Task brief » Skip the images and restate every line of the records exactly.

Source records:

* * * * *

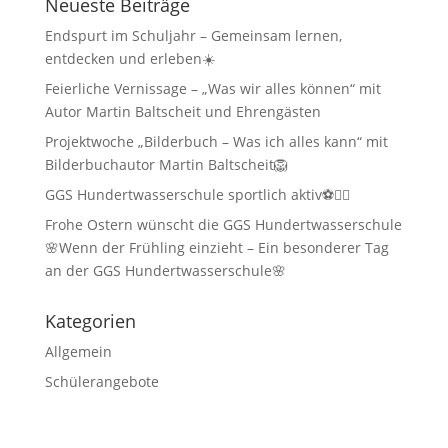
Neueste Beiträge
Endspurt im Schuljahr – Gemeinsam lernen,
entdecken und erleben☀️
Feierliche Vernissage – „Was wir alles können“ mit
Autor Martin Baltscheit und Ehrengästen
Projektwoche „Bilderbuch – Was ich alles kann“ mit
Bilderbuchautor Martin Baltscheit🦁
GGS Hundertwasserschule sportlich aktiv⚽🏃‍♂️
Frohe Ostern wünscht die GGS Hundertwasserschule
🌸Wenn der Frühling einzieht – Ein besonderer Tag
an der GGS Hundertwasserschule🌸
Kategorien
Allgemein
Schülerangebote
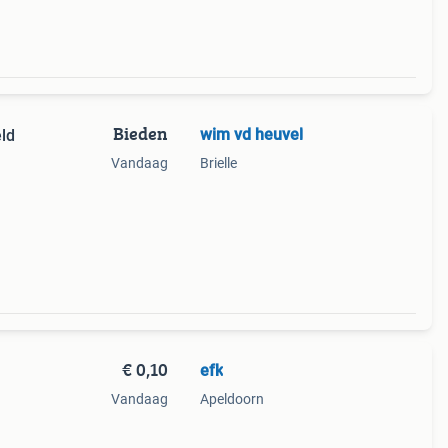
Bieden
wim vd heuvel
eld
Vandaag
Brielle
€ 0,10
efk
Vandaag
Apeldoorn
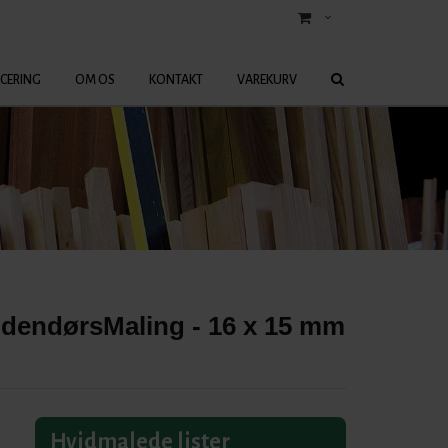
ICERING
OM OS
KONTAKT
VAREKURV
UdendørsMaling - 16 x 15 mm
Hvidmalede lister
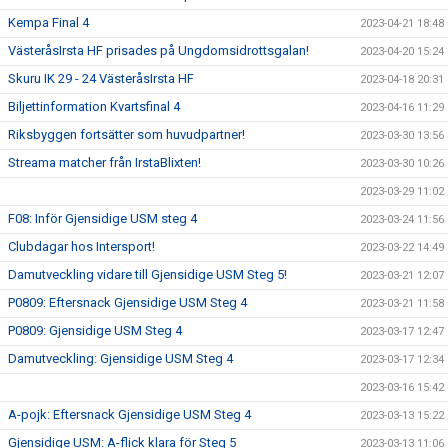
Kempa Final 4
2023-04-21 18:48
VästeråsIrsta HF prisades på Ungdomsidrottsgalan!
2023-04-20 15:24
Skuru IK 29 - 24 VästeråsIrsta HF
2023-04-18 20:31
Biljettinformation Kvartsfinal 4
2023-04-16 11:29
Riksbyggen fortsätter som huvudpartner!
2023-03-30 13:56
Streama matcher från IrstaBlixten!
2023-03-30 10:26
2023-03-29 11:02
F08: Inför Gjensidige USM steg 4
2023-03-24 11:56
Clubdagar hos Intersport!
2023-03-22 14:49
Damutveckling vidare till Gjensidige USM Steg 5!
2023-03-21 12:07
P0809: Eftersnack Gjensidige USM Steg 4
2023-03-21 11:58
P0809: Gjensidige USM Steg 4
2023-03-17 12:47
Damutveckling: Gjensidige USM Steg 4
2023-03-17 12:34
2023-03-16 15:42
A-pojk: Eftersnack Gjensidige USM Steg 4
2023-03-13 15:22
Gjensidige USM: A-flick klara för Steg 5
2023-03-13 11:06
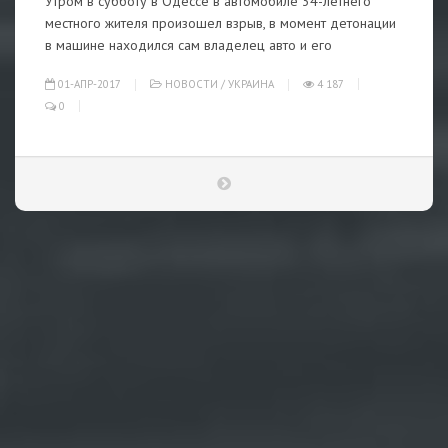
Утром в субботу в Одессе в автомобиле 34-летнего
местного жителя произошел взрыв, в момент детонации
в машине находился сам владелец авто и его
01-АПР-2017
НОВОСТИ
/
УКРАИНА
4 187
0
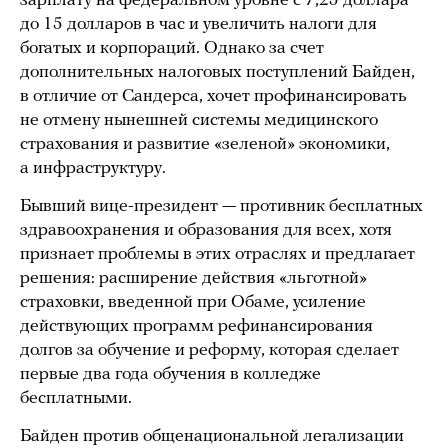
зарплату на федеральном уровне с 7,25 доллара
до 15 долларов в час и увеличить налоги для
богатых и корпораций. Однако за счет
дополнительных налоговых поступлений Байден,
в отличие от Сандерса, хочет профинансировать
не отмену нынешней системы медицинского
страхования и развитие «зеленой» экономики,
а инфраструктуру.
Бывший вице-президент — противник бесплатных
здравоохранения и образования для всех, хотя
признает проблемы в этих отраслях и предлагает
решения: расширение действия «льготной»
страховки, введенной при Обаме, усиление
действующих программ рефинансирования
долгов за обучение и реформу, которая сделает
первые два года обучения в колледже
бесплатными.
Байден против общенациональной легализации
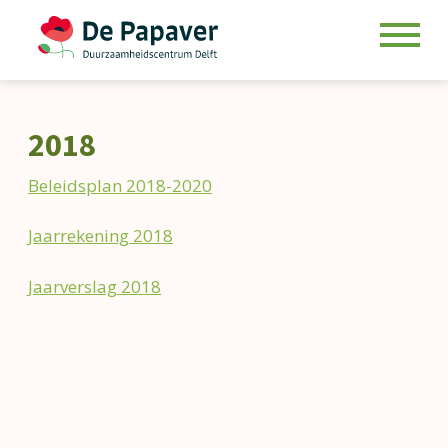
Skip
to
2018
content
Beleidsplan 2018-2020
Jaarrekening 2018
Jaarverslag 2018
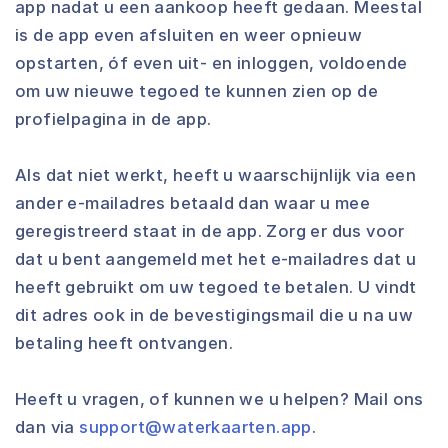
app nadat u een aankoop heeft gedaan. Meestal
is de app even afsluiten en weer opnieuw
opstarten, óf even uit- en inloggen, voldoende
om uw nieuwe tegoed te kunnen zien op de
profielpagina in de app.
Als dat niet werkt, heeft u waarschijnlijk via een
ander e-mailadres betaald dan waar u mee
geregistreerd staat in de app. Zorg er dus voor
dat u bent aangemeld met het e-mailadres dat u
heeft gebruikt om uw tegoed te betalen. U vindt
dit adres ook in de bevestigingsmail die u na uw
betaling heeft ontvangen.
Heeft u vragen, of kunnen we u helpen? Mail ons
dan via
support@waterkaarten.app
.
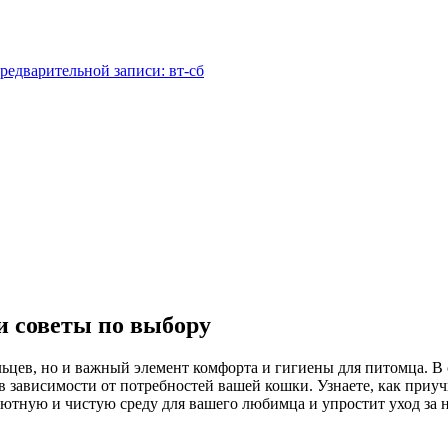
редварительной записи: вт-сб
и советы по выбору
льцев, но и важный элемент комфорта и гигиены для питомца. В
в зависимости от потребностей вашей кошки. Узнаете, как приу
ютную и чистую среду для вашего любимца и упростит уход за 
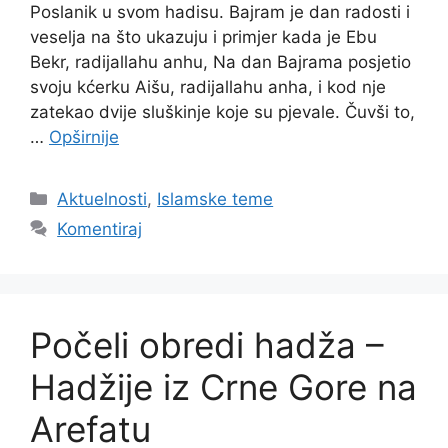
Poslanik u svom hadisu. Bajram je dan radosti i
veselja na što ukazuju i primjer kada je Ebu
Bekr, radijallahu anhu, Na dan Bajrama posjetio
svoju kćerku Aišu, radijallahu anha, i kod nje
zatekao dvije sluškinje koje su pjevale. Čuvši to,
…
Opširnije
Kategorije
Aktuelnosti
,
Islamske teme
Komentiraj
Počeli obredi hadža –
Hadžije iz Crne Gore na
Arefatu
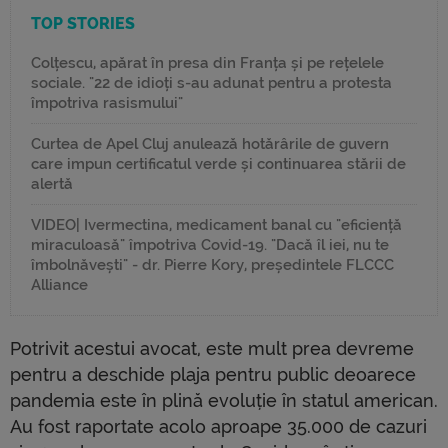
TOP STORIES
Colțescu, apărat în presa din Franța și pe rețelele
sociale. "22 de idioți s-au adunat pentru a protesta
împotriva rasismului"
Curtea de Apel Cluj anulează hotărârile de guvern
care impun certificatul verde și continuarea stării de
alertă
VIDEO| Ivermectina, medicament banal cu "eficiență
miraculoasă" împotriva Covid-19. "Dacă îl iei, nu te
îmbolnăvești" - dr. Pierre Kory, președintele FLCCC
Alliance
Potrivit acestui avocat, este mult prea devreme
pentru a deschide plaja pentru public deoarece
pandemia este în plină evoluție în statul american.
Au fost raportate acolo aproape 35.000 de cazuri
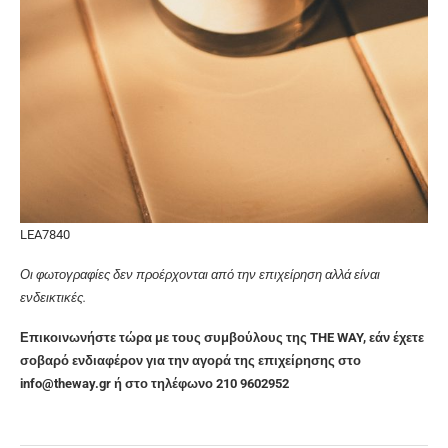
LEA7840
Οι φωτογραφίες δεν προέρχονται από την επιχείρηση αλλά είναι
ενδεικτικές.
Επικοινωνήστε τώρα με τους συμβούλους της THE WAY, εάν έχετε
σοβαρό ενδιαφέρον για την αγορά της επιχείρησης στο
info@theway.gr ή στο τηλέφωνο 210 9602952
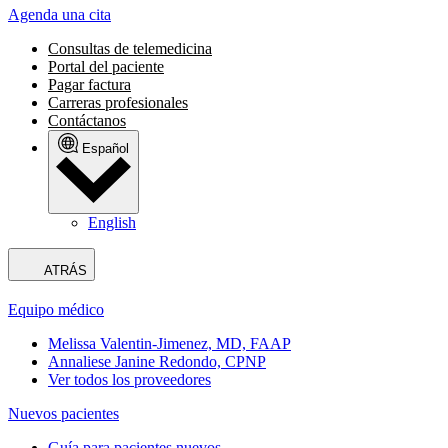
Agenda una cita
Consultas de telemedicina
Portal del paciente
Pagar factura
Carreras profesionales
Contáctanos
Español
English
ATRÁS
Equipo médico
Melissa Valentin-Jimenez, MD, FAAP
Annaliese Janine Redondo, CPNP
Ver todos los proveedores
Nuevos pacientes
Guía para pacientes nuevos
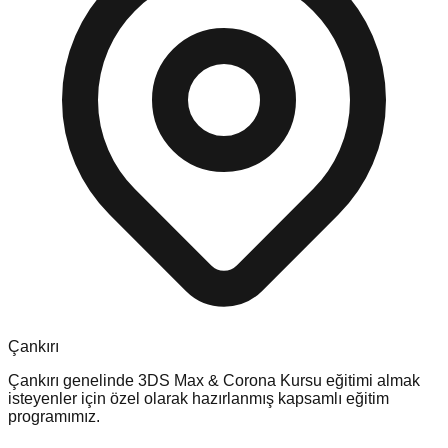
Çankırı
Çankırı
genelinde
3DS Max & Corona Kursu
eğitimi almak
isteyenler için özel olarak hazırlanmış kapsamlı eğitim
programımız.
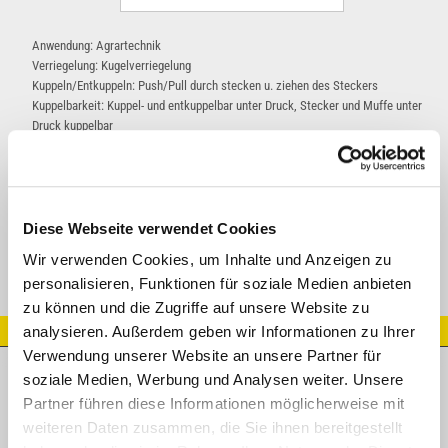
Anwendung: Agrartechnik
Verriegelung: Kugelverriegelung
Kuppeln/Entkuppeln: Push/Pull durch stecken u. ziehen des Steckers
Kuppelbarkeit: Kuppel- und entkuppelbar unter Druck, Stecker und Muffe unter
Druck kuppelbar
Ventil: Beidseitig, Kegelventil
Arbeitsdruck: 250 bar (bei 4-facher Sicherheit)
Datenblatt
Diese Webseite verwendet Cookies
Wir verwenden Cookies, um Inhalte und Anzeigen zu
personalisieren, Funktionen für soziale Medien anbieten
zu können und die Zugriffe auf unsere Website zu
analysieren. Außerdem geben wir Informationen zu Ihrer
Artikel Nr.
Verwendung unserer Website an unsere Partner für
AG (O-Ring)
soziale Medien, Werbung und Analysen weiter. Unsere
Partner führen diese Informationen möglicherweise mit
weiteren Daten zusammen, die Sie ihnen bereitgestellt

* * * * *

Solution for this problem »
Neueste Beiträge
Endspurt im Schuljahr – Gemeinsam lernen,
entdecken und erleben☀️
Feierliche Vernissage – „Was wir alles können“ mit
Autor Martin Baltscheit und Ehrengästen
Projektwoche „Bilderbuch – Was ich alles kann“ mit
Bilderbuchautor Martin Baltscheit🦁
GGS Hundertwasserschule sportlich aktiv⚽🏃‍♂️
Frohe Ostern wünscht die GGS Hundertwasserschule
🌸Wenn der Frühling einzieht – Ein besonderer Tag
an der GGS Hundertwasserschule🌸
Kategorien
Allgemein
Schülerangebote
Bieden
wim vd heuvel
eld
Vandaag
Brielle
€ 0,10
efk
Vandaag
Apeldoorn
ICERING
OM OS
KONTAKT
VAREKURV
UdendørsMaling - 16 x 15 mm
Hvidmalede lister
Kempa Final 4
2023-04-21 18:48
VästeråsIrsta HF prisades på Ungdomsidrottsgalan!
2023-04-20 15:24
Skuru IK 29 - 24 VästeråsIrsta HF
2023-04-18 20:31
Biljettinformation Kvartsfinal 4
2023-04-16 11:29
Riksbyggen fortsätter som huvudpartner!
2023-03-30 13:56
Streama matcher från IrstaBlixten!
2023-03-30 10:26
2023-03-29 11:02
F08: Inför Gjensidige USM steg 4
2023-03-24 11:56
Clubdagar hos Intersport!
2023-03-22 14:49
Damutveckling vidare till Gjensidige USM Steg 5!
2023-03-21 12:07
P0809: Eftersnack Gjensidige USM Steg 4
2023-03-21 11:58
P0809: Gjensidige USM Steg 4
2023-03-17 12:47
Damutveckling: Gjensidige USM Steg 4
2023-03-17 12:34
2023-03-16 15:42
A-pojk: Eftersnack Gjensidige USM Steg 4
2023-03-13 15:22
Gjensidige USM: A-flick klara för Steg 5
2023-03-13 11:06
Утром в субботу в Одессе в автомобиле 34-летнего
местного жителя произошел взрыв, в момент детонации
в машине находился сам владелец авто и его
01-АПР-2017
НОВОСТИ
/
УКРАИНА
4 187
0
зарплату на федеральном уровне с 7,25 доллара
до 15 долларов в час и увеличить налоги для
богатых и корпораций. Однако за счет
дополнительных налоговых поступлений Байден,
в отличие от Сандерса, хочет профинансировать
не отмену нынешней системы медицинского
страхования и развитие «зеленой» экономики,
а инфраструктуру.
Бывший вице-президент — противник бесплатных
здравоохранения и образования для всех, хотя
признает проблемы в этих отраслях и предлагает
решения: расширение действия «льготной»
страховки, введенной при Обаме, усиление
действующих программ рефинансирования
долгов за обучение и реформу, которая сделает
первые два года обучения в колледже
бесплатными.
Байден против общенациональной легализации
Skip
to
2018
content
Beleidsplan 2018-2020
Jaarrekening 2018
Jaarverslag 2018
app nadat u een aankoop heeft gedaan. Meestal
is de app even afsluiten en weer opnieuw
opstarten, óf even uit- en inloggen, voldoende
om uw nieuwe tegoed te kunnen zien op de
profielpagina in de app.
Als dat niet werkt, heeft u waarschijnlijk via een
ander e-mailadres betaald dan waar u mee
geregistreerd staat in de app. Zorg er dus voor
dat u bent aangemeld met het e-mailadres dat u
heeft gebruikt om uw tegoed te betalen. U vindt
dit adres ook in de bevestigingsmail die u na uw
betaling heeft ontvangen.
Heeft u vragen, of kunnen we u helpen? Mail ons
dan via
support@waterkaarten.app
.
редварительной записи: вт-сб
и советы по выбору
льцев, но и важный элемент комфорта и гигиены для питомца. В
в зависимости от потребностей вашей кошки. Узнаете, как приу
ютную и чистую среду для вашего любимца и упростит уход за 
Poslanik u svom hadisu. Bajram je dan radosti i
veselja na što ukazuju i primjer kada je Ebu
Bekr, radijallahu anhu, Na dan Bajrama posjetio
svoju kćerku Aišu, radijallahu anha, i kod nje
zatekao dvije sluškinje koje su pjevale. Čuvši to,
…
Opširnije
Kategorije
Aktuelnosti
,
Islamske teme
Komentiraj
Počeli obredi hadža –
Hadžije iz Crne Gore na
Arefatu
TOP STORIES
Colțescu, apărat în presa din Franța și pe rețelele
sociale. "22 de idioți s-au adunat pentru a protesta
împotriva rasismului"
Curtea de Apel Cluj anulează hotărârile de guvern
care impun certificatul verde și continuarea stării de
alertă
VIDEO| Ivermectina, medicament banal cu "eficiență
miraculoasă" împotriva Covid-19. "Dacă îl iei, nu te
îmbolnăvești" - dr. Pierre Kory, președintele FLCCC
Alliance
Potrivit acestui avocat, este mult prea devreme
pentru a deschide plaja pentru public deoarece
pandemia este în plină evoluție în statul american.
Au fost raportate acolo aproape 35.000 de cazuri
LEA7840
Οι φωτογραφίες δεν προέρχονται από την επιχείρηση αλλά είναι
ενδεικτικές.
Επικοινωνήστε τώρα με τους συμβούλους της THE WAY, εάν έχετε
σοβαρό ενδιαφέρον για την αγορά της επιχείρησης στο
info@theway.gr ή στο τηλέφωνο 210 9602952
Agenda una cita
Consultas de telemedicina
Portal del paciente
Pagar factura
Carreras profesionales
Contáctanos
Español
English
ATRÁS
Equipo médico
Melissa Valentin-Jimenez, MD, FAAP
Annaliese Janine Redondo, CPNP
Ver todos los proveedores
Nuevos pacientes
Guía para pacientes nuevos
Çankırı
Çankırı
genelinde
3DS Max & Corona Kursu
eğitimi almak
isteyenler için özel olarak hazırlanmış kapsamlı eğitim
programımız.
Anwendung: Agrartechnik
Verriegelung: Kugelverriegelung
Kuppeln/Entkuppeln: Push/Pull durch stecken u. ziehen des Steckers
Kuppelbarkeit: Kuppel- und entkuppelbar unter Druck, Stecker und Muffe unter
Druck kuppelbar
Ventil: Beidseitig, Kegelventil
Arbeitsdruck: 250 bar (bei 4-facher Sicherheit)
Datenblatt
Diese Webseite verwendet Cookies
Wir verwenden Cookies, um Inhalte und Anzeigen zu
personalisieren, Funktionen für soziale Medien anbieten
zu können und die Zugriffe auf unsere Website zu
analysieren. Außerdem geben wir Informationen zu Ihrer
Artikel Nr.
Verwendung unserer Website an unsere Partner für
AG (O-Ring)
soziale Medien, Werbung und Analysen weiter. Unsere
Partner führen diese Informationen möglicherweise mit
weiteren Daten zusammen, die Sie ihnen bereitgestellt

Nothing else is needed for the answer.